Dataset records
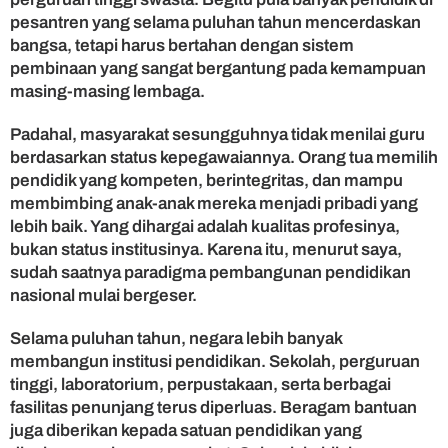
pesantren yang selama puluhan tahun mencerdaskan
bangsa, tetapi harus bertahan dengan sistem
pembinaan yang sangat bergantung pada kemampuan
masing-masing lembaga.
Padahal, masyarakat sesungguhnya tidak menilai guru
berdasarkan status kepegawaiannya. Orang tua memilih
pendidik yang kompeten, berintegritas, dan mampu
membimbing anak-anak mereka menjadi pribadi yang
lebih baik. Yang dihargai adalah kualitas profesinya,
bukan status institusinya. Karena itu, menurut saya,
sudah saatnya paradigma pembangunan pendidikan
nasional mulai bergeser.
Selama puluhan tahun, negara lebih banyak
membangun institusi pendidikan. Sekolah, perguruan
tinggi, laboratorium, perpustakaan, serta berbagai
fasilitas penunjang terus diperluas. Beragam bantuan
juga diberikan kepada satuan pendidikan yang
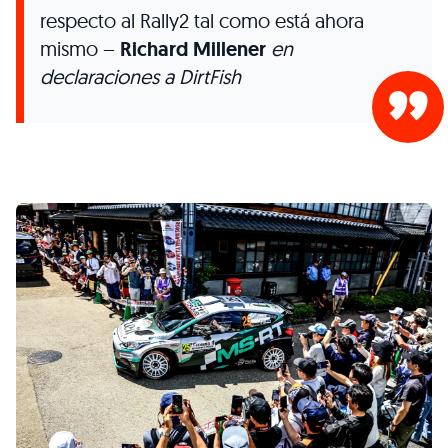
respecto al Rally2 tal como está ahora
mismo –
Richard Millener
en
declaraciones a DirtFish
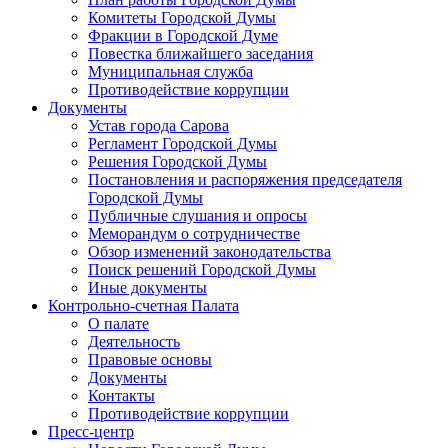
Комитеты Городской Думы
Фракции в Городской Думе
Повестка ближайшего заседания
Муниципальная служба
Противодействие коррупции
Документы
Устав города Сарова
Регламент Городской Думы
Решения Городской Думы
Постановления и распоряжения председателя
Городской Думы
Публичные слушания и опросы
Меморандум о сотрудничестве
Обзор изменений законодательства
Поиск решений Городской Думы
Иные документы
Контрольно-счетная Палата
О палате
Деятельность
Правовые основы
Документы
Контакты
Противодействие коррупции
Пресс-центр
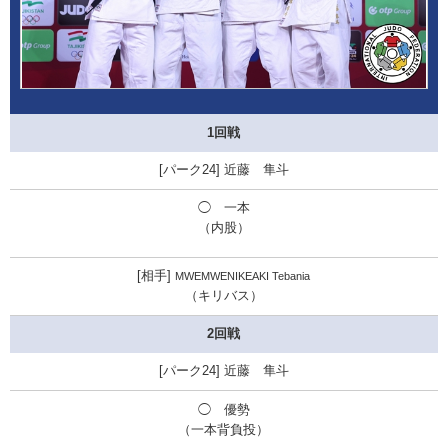
1回戦
近藤 隼斗
◯ 一本
（内股）
MWEMWENIKEAKI Tebania
（キリバス）
2回戦
近藤 隼斗
◯ 優勢
（一本背負投）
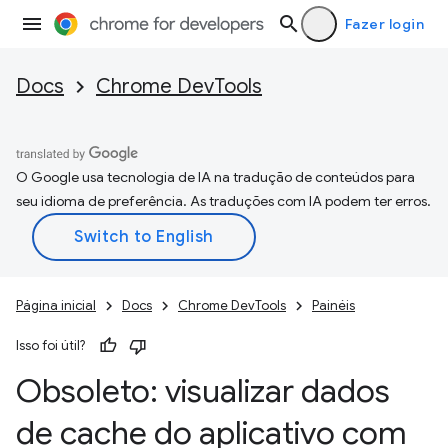
Fazer login
Docs
Chrome DevTools
O Google usa tecnologia de IA na tradução de conteúdos para
seu idioma de preferência. As traduções com IA podem ter erros.
Página inicial
Docs
Chrome DevTools
Painéis
Isso foi útil?
Obsoleto: visualizar dados
de cache do aplicativo com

## Task description
From the entries above, list each line with "pendidikan" in it.

## Solution below
sudah saatnya paradigma pembangunan pendidikan
membangun institusi pendidikan. Sekolah, perguruan
juga diberikan kepada satuan pendidikan yang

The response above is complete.